While Pacific Rim and other mining companies promise jobs and tax revenues to benefit affected communities and residents, the Mesa argues that most permanent jobs created by gold mining require technical skills and would likely be filled from outside the region. Under existing law, only 3% of mining profits  would be paid to the Salvadoran government, for potential reinvestment in social and economic programs.

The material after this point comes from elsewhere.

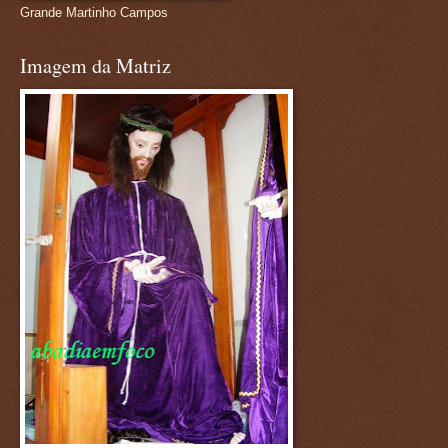
Grande Martinho Campos
Imagem da Matriz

Mining has also caused social conflict and violence in communities still struggling to overcome the effects of a protracted civil war. Pacific Rim targets funds  for scholarships, schools, and other benefits to municipalities (and mayors) not directly affected by mining, which creates friction with impacted communities. In addition to the four murders, dozens of mining opponents including environmental activists, priests, and local radio journalists have received death threats —which the company blames on “internal feuds” (the very same conflicts that its presence has created). The “intellectual authors” of these crimes have never been prosecuted, says the Mesa.
Faced with growing opposition from civil society—close to 2/3 of those polled  in late 2007 agreed that precious metals mining should be banned in El Salvador—and even from the conservative Saca government, Pacific Rim failed to complete the technical steps required to secure a mining extraction permit. In mid-2008, the company ceased all exploratory activities.

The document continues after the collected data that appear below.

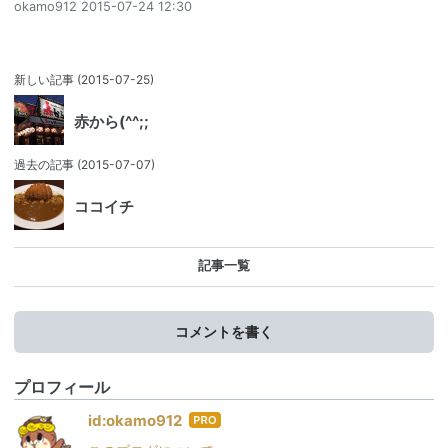
okamo912
2015-07-24 12:30
新しい記事
(2015-07-25)
赤から(^^;;
過去の記事
(2015-07-07)
ココイチ
記事一覧
コメントを書く
プロフィール
はて
id:okamo912
なブ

Pacific Rim then opened a new offensive by suing  the Salvadoran government for $77 million under CAFTA, alleging that investors’ rights had been violated by the government’s failure to approve an extraction permit. This extremely significant case, which is currently pending in a World Bank court, represents the first challenge to a sovereign government’s environmental policy under CAFTA. A lawsuit subsequently filed by a different transnational mining company in the same court was recently dismissed  on a technicality—but only after the Salvadoran government spent $800,000 defending its claim.
The CAFTA lawsuit was clearly on the mind of Environmental Minister Herman Rosa Chávez, when he met with a delegation from the Cambridge, MA-El Salvador Sister Cities project a few days before Funes’ announcement. According to Rosa Chávez, the Strategic Environmental Assessment will be critical in providing the foundation for the government’s new mining policy and, hopefully, a new mining law.
A major goal is to insulate the government and Funes from legal challenges by Pacific Rim and other mining transnationals. With 26 currently active exploration permits (inherited from past governments) and 73 pending applications, the potential exposure is enormous. The study will also help to build consensus within the government, including the legislature, which represents a diversity of views on the mining issue.
For these reasons, says Rosa Chávez, the study must weigh alternative scenarios, ranging from selective promotion of certain types of mining to a partial or complete ban. “We are the government now,” he explains. “We have to play by the formal rules.”
Rosa Chávez himself believes that metallic mining, especially for gold, is very difficult to justify under current conditions in El Salvador. He's confident that his hand-picked blue ribbon commission charged with overseeing the study will come to the same conclusion. But he stresses that, at the end of the day, governments and public officials should never be trusted.
On that point, the Mesa is in full agreement.